Research from The Journal of Consulting and Clinical Psychology suggests that staying in a relationship might be as easy as watching some silly romantic movies together. According to their study, couples that watched just three relationship movies in a month, and then talked about them, saw their rates of divorce fall by half, from 24 percent to 11 percent, which statistically is just as effective as couples therapy. A study published by Oxford University found that women are more likely than men to change their opinion of others after they kissed them. Researchers surveyed over 900 adults, asking them questions like, "How important do you think kissing is at the very initial stages of a relationship?" There are differences in romantic love between men and women: women rated kissing as all-around more important in relationships than men did.

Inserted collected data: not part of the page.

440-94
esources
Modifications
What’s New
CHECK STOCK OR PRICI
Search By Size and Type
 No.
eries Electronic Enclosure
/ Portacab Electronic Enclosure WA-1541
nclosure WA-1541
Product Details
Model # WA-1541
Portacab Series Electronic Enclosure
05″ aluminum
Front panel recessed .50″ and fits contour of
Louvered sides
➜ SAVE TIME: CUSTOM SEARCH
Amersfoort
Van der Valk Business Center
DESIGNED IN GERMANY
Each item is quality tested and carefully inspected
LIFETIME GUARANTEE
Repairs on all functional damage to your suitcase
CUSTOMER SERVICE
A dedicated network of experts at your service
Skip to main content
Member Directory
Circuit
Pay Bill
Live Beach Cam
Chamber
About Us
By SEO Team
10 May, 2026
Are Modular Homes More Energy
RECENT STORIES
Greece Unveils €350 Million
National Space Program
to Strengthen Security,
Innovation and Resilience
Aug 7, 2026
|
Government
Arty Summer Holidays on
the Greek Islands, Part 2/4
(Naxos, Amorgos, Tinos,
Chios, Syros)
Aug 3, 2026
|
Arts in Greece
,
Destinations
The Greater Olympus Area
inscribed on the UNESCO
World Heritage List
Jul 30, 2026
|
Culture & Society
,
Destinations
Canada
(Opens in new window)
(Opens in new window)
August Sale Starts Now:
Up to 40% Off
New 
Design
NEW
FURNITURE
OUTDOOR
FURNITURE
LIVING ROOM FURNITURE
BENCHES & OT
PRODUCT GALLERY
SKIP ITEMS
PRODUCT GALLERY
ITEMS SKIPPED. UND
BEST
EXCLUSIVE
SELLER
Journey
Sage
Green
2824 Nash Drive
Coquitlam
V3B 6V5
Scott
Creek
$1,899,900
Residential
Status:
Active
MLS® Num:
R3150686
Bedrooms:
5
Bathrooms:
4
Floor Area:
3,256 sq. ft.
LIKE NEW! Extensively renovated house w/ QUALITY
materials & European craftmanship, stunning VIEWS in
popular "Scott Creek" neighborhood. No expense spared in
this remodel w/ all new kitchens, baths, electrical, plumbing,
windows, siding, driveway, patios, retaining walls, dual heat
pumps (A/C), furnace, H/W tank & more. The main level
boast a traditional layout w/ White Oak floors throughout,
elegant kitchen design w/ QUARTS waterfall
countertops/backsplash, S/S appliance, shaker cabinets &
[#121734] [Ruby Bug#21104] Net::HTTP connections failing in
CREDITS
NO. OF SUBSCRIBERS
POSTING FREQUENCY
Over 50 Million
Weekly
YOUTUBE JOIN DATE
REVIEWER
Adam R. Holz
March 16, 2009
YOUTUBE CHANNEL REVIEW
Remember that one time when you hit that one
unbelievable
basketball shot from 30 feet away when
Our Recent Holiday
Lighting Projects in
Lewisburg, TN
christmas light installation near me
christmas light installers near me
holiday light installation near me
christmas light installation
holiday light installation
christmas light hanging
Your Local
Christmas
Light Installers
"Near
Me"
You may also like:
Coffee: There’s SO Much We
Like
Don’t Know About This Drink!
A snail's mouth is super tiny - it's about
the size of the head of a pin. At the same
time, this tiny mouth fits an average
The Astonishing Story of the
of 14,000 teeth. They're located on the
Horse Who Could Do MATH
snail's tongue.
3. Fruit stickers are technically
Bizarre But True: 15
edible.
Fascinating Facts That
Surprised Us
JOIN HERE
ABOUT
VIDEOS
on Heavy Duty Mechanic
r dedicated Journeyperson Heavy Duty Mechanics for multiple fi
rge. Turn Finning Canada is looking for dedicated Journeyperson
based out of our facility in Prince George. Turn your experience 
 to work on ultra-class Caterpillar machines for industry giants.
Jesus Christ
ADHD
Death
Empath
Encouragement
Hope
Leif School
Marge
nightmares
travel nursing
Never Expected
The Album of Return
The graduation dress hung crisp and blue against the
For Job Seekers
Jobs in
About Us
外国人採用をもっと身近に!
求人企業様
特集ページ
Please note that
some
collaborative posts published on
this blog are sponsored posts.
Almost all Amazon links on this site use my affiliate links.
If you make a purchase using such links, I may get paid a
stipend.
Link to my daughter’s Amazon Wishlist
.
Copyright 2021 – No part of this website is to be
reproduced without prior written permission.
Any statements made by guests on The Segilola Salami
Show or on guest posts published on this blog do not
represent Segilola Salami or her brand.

These difference might be related to some fundamental differences between how men and women express their love. According to Dr. Gary Chapman, the author of popular relationship book "The 5 Love Languages", the five "love languages" are: words of affirmation, acts of service, receiving gifts, quality time, and physical touch. This suggests that everyone may have their a "love language" of their own and expresses their love towards others in different ways. Recognizing this--that someone else's love language might be different from your own--might help people fall in love and stay in love, which is the topic we'll be covering in tomorrow's episode.

TestTube Plus is built for enthusiastic science fans seeking out comprehensive conversations on the geeky topics they love. Each week, host Trace Dominguez probes deep to unearth the details, latest developments, and opinions on big topics like boobs, porn, the ocean, stereotypes, fear, survival, dreams, space travel, and many more.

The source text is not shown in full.